A man's bizarre meltdown after his family abandons him is the main event in "Trench Road," Finnish helmer Veikko Aaltonen's adaptation of the award-winning novel by Kari Hotakainen. Well-produced pic holds attention, yet falls short, as lead perf and direction fail to maximize the story's rich potential for pathos, grotesquerie and black humor.
A man’s bizarre meltdown after his family abandons him is the main event in “Trench Road,” Finnish helmer Veikko Aaltonen’s adaptation of the award-winning novel by Kari Hotakainen. Well-produced pic holds attention, yet falls short, as lead perf and direction fail to maximize the story’s rich potential for pathos, grotesquerie and black humor. It’s a study of escalating madness and obsession that remains too politely outside those qualities. Nonetheless, results rep a viable fest item with above-average broadcast sales prospects.

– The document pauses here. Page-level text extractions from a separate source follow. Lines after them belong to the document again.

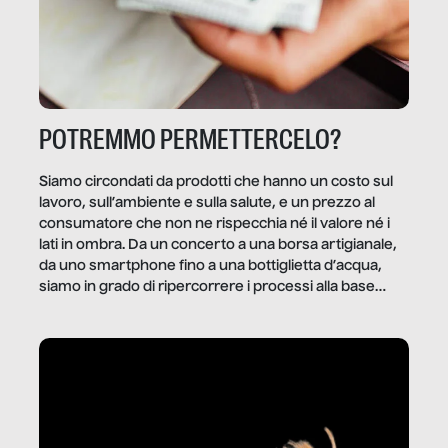
POTREMMO PERMETTERCELO?
Siamo circondati da prodotti che hanno un costo sul
lavoro, sull’ambiente e sulla salute, e un prezzo al
consumatore che non ne rispecchia né il valore né i
lati in ombra. Da un concerto a una borsa artigianale,
da uno smartphone fino a una bottiglietta d’acqua,
siamo in grado di ripercorrere i processi alla base
della produzione di ciò che diamo per scontato?
Questo reportage è un viaggio nel lavoro invisibile
dietro gli oggetti e i servizi che fanno la nostra vita
quotidiana.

Eero Aho plays Matti Virttanen, a forklift operator and talented amateur chef whose complacency is making unsympathetic wife Helena (Tiina Lymi, thesp’s off-screen spouse) furious. One night when she berates him as less than a real man, he impulsively hits her — a first such offense, but enough to provide her with excuse to leave their apartment with his beloved young daughter and file for divorce.
Rapidly unraveling in his new solitude, Matti begins obsessing over the acquisition of a veteran house — one built for returning soldiers after WWII — as the missing factor that will magically bring his family back together. He also commences rigorous physical training in planning to intimidate, military-style, the owners of homes he covets.

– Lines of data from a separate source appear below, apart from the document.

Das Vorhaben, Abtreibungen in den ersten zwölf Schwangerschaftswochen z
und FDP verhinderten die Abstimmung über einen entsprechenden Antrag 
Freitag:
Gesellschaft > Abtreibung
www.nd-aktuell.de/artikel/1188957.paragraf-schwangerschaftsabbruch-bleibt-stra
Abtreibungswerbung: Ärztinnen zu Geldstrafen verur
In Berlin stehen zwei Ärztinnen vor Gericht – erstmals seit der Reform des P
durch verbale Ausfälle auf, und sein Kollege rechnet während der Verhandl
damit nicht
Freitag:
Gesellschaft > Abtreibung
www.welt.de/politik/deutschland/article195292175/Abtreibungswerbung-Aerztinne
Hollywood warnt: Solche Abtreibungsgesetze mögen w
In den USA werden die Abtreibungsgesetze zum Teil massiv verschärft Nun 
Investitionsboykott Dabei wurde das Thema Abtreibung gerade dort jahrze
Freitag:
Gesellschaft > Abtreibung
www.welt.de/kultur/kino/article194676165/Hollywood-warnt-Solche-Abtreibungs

This conceptual mix of “American Beauty”-type midlife-crisis-in-suburbia satire and paramilitary delusions a la “The Beach” should be more striking than it is. Aaltonen’s too-evenhanded approach doesn’t reflect the protag’s disintegration in stylistic terms (a few tepid TV commercial fantasies aside), and lead Aho is just passable in a potentially great role. By the time Matti barricades himself in a stranger’s home, holding an actual veteran (Esko Pesonen) captive at gunpoint while baffled police, wife and child stand outside, pic should have worked up a much headier foam of mingled absurdity, suspense and tragedy.
Generation-gap resentment by younger Finnish men (who’ve never served in a war) toward their Greatest Generation forbears, and all related issues of macho insecurity, constitute a central theme pic could have articulated more clearly for offshore auds.
Package is smoothly handled on all tech levels; Mauri Sumen’s score verges on the bombastic.